Effects of crystal orientation on electronic band structure and anomalous shift of higher critical point in VO₂ thin films during the phase transition process

The phase transition behaviour of vanadium dioxide (VO₂) with different thicknesses has been investigated by temperature-dependent optical transmittance and Raman spectra. It is found that the crystal orientation has a great effect on the metal-insulator transition (MIT) of VO₂ films. The x-ray diffraction (XRD) analysis shows that the films are polycrystalline and exhibit the characteristics of the monoclinic phase. The preferential growth crystal orientation (0 2 0) is converted to the (1 1 1) plane with the film thickness increasing. It is believed that the (1 1 1) plane is the reflection of a twinned structure with (0 1 1) crystal orientation, which will lead to the arrangements of oxygen atoms and vanadium atoms deviating from the pure monoclinic structure. It is found that the highest order transition (E ₃) is highly susceptible to the crystal orientation, whereas the lowest order transition (E₁) is nearly unaffected by it.
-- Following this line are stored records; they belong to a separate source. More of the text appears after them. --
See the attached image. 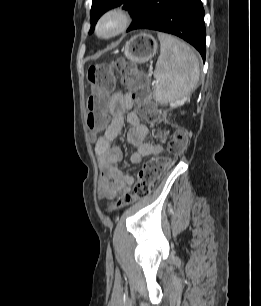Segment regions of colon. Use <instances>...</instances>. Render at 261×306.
Returning a JSON list of instances; mask_svg holds the SVG:
<instances>
[{
  "instance_id": "obj_1",
  "label": "colon",
  "mask_w": 261,
  "mask_h": 306,
  "mask_svg": "<svg viewBox=\"0 0 261 306\" xmlns=\"http://www.w3.org/2000/svg\"><path fill=\"white\" fill-rule=\"evenodd\" d=\"M114 69L119 71L121 83L130 93L131 99L141 105L142 116L148 121H152L154 118L150 89L145 78L134 65L124 60L96 64L91 66L87 72L90 94L87 99L88 112L86 119L92 131H100L107 124L105 113L108 95L115 84ZM186 145L187 134L181 130L174 132L167 143L168 154H158L143 163L138 173V181L134 186L133 194L121 196L116 201L114 208L119 209L138 199L147 197L151 186L161 177L172 161L183 153Z\"/></svg>"
}]
</instances>
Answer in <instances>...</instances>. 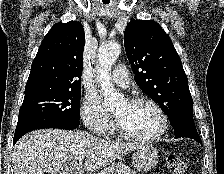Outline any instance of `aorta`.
<instances>
[{"label": "aorta", "mask_w": 224, "mask_h": 174, "mask_svg": "<svg viewBox=\"0 0 224 174\" xmlns=\"http://www.w3.org/2000/svg\"><path fill=\"white\" fill-rule=\"evenodd\" d=\"M120 53L121 46L116 42L102 44L98 49L99 67L96 80L101 86L103 104L107 109H113L124 101V95L114 88L110 78L111 67Z\"/></svg>", "instance_id": "aorta-1"}]
</instances>
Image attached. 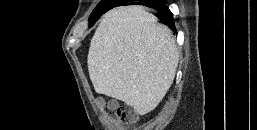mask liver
Masks as SVG:
<instances>
[{
    "label": "liver",
    "mask_w": 257,
    "mask_h": 130,
    "mask_svg": "<svg viewBox=\"0 0 257 130\" xmlns=\"http://www.w3.org/2000/svg\"><path fill=\"white\" fill-rule=\"evenodd\" d=\"M178 62L169 28L137 5L114 8L104 15L87 59L95 91L123 101L141 115L164 98Z\"/></svg>",
    "instance_id": "obj_1"
}]
</instances>
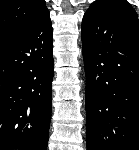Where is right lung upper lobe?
<instances>
[{"instance_id": "cb5924a9", "label": "right lung upper lobe", "mask_w": 139, "mask_h": 150, "mask_svg": "<svg viewBox=\"0 0 139 150\" xmlns=\"http://www.w3.org/2000/svg\"><path fill=\"white\" fill-rule=\"evenodd\" d=\"M47 13L45 0H0V40L31 28Z\"/></svg>"}]
</instances>
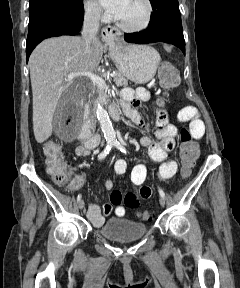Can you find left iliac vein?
Wrapping results in <instances>:
<instances>
[{
    "label": "left iliac vein",
    "instance_id": "obj_1",
    "mask_svg": "<svg viewBox=\"0 0 240 288\" xmlns=\"http://www.w3.org/2000/svg\"><path fill=\"white\" fill-rule=\"evenodd\" d=\"M159 202H160V205H161L162 207L165 206V199H164L163 197H160V198H159Z\"/></svg>",
    "mask_w": 240,
    "mask_h": 288
}]
</instances>
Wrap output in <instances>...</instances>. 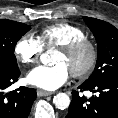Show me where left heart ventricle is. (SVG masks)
<instances>
[{"label": "left heart ventricle", "mask_w": 118, "mask_h": 118, "mask_svg": "<svg viewBox=\"0 0 118 118\" xmlns=\"http://www.w3.org/2000/svg\"><path fill=\"white\" fill-rule=\"evenodd\" d=\"M89 59L88 50H81L73 55H66L61 51H57L53 56V63H62L71 72L82 69Z\"/></svg>", "instance_id": "obj_1"}]
</instances>
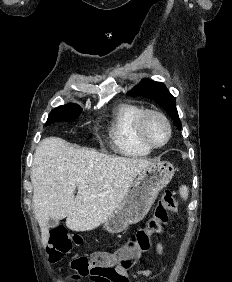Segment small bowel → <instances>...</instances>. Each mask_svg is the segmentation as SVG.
<instances>
[{"label":"small bowel","mask_w":232,"mask_h":282,"mask_svg":"<svg viewBox=\"0 0 232 282\" xmlns=\"http://www.w3.org/2000/svg\"><path fill=\"white\" fill-rule=\"evenodd\" d=\"M164 253V247L161 241L156 242V254L159 258L162 257ZM151 274V271L148 269H140L129 272L120 267H115L112 274L92 279L93 282H131L132 280H138L142 277H148Z\"/></svg>","instance_id":"c3829d8e"}]
</instances>
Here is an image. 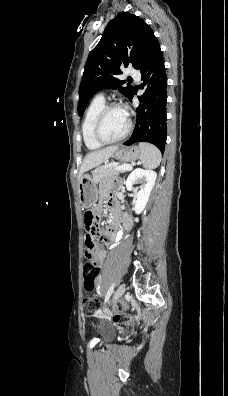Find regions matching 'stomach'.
Returning <instances> with one entry per match:
<instances>
[{
  "mask_svg": "<svg viewBox=\"0 0 228 396\" xmlns=\"http://www.w3.org/2000/svg\"><path fill=\"white\" fill-rule=\"evenodd\" d=\"M112 156L121 162H133L140 158L141 150L138 146L118 148ZM95 173L96 170L92 174H83L78 183L79 202L84 208L93 207L98 199L97 186L93 179Z\"/></svg>",
  "mask_w": 228,
  "mask_h": 396,
  "instance_id": "1",
  "label": "stomach"
}]
</instances>
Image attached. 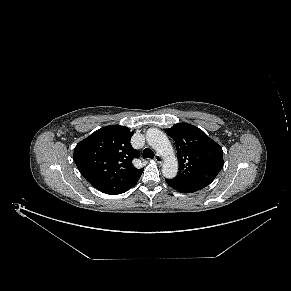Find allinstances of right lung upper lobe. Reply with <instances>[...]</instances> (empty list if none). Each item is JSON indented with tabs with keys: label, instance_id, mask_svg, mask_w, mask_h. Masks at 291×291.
<instances>
[{
	"label": "right lung upper lobe",
	"instance_id": "obj_1",
	"mask_svg": "<svg viewBox=\"0 0 291 291\" xmlns=\"http://www.w3.org/2000/svg\"><path fill=\"white\" fill-rule=\"evenodd\" d=\"M133 134L126 126H106L76 145L73 159L94 188L115 195L137 183L143 168L132 164L139 157V151L130 144Z\"/></svg>",
	"mask_w": 291,
	"mask_h": 291
}]
</instances>
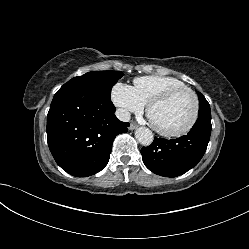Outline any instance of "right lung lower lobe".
Wrapping results in <instances>:
<instances>
[{"mask_svg": "<svg viewBox=\"0 0 249 249\" xmlns=\"http://www.w3.org/2000/svg\"><path fill=\"white\" fill-rule=\"evenodd\" d=\"M115 110L110 98L88 87L64 84L57 91L47 115V141L64 171L86 177L107 165L114 138L130 125Z\"/></svg>", "mask_w": 249, "mask_h": 249, "instance_id": "98d812e1", "label": "right lung lower lobe"}]
</instances>
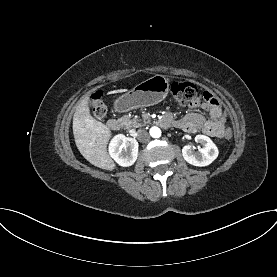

The E ₃ exhibits an anomalous temperature dependence with an abrupt blue-shift (∼0.5 eV) in the vicinity of the metal-insulator transition (MIT) for VO₂ film with a thickness of 84 nm. The findings show that the empty σ∗ band can be driven close to the Fermi level when the (0 2 0) orientation is converted to the (1 1 1) orientation. Compared to the VO₂ films with thicknesses of 39 and 57 nm, the E₃ decreases by 0.8 eV and the E₂ increases by about 0.1 eV at the insulator state for the VO₂ film with a thickness of 84 nm. The abnormal electronic transition and the variation of energy band is likely caused by the lattice distortion and V-V dimerisation deviation from the monoclinic a_m axis.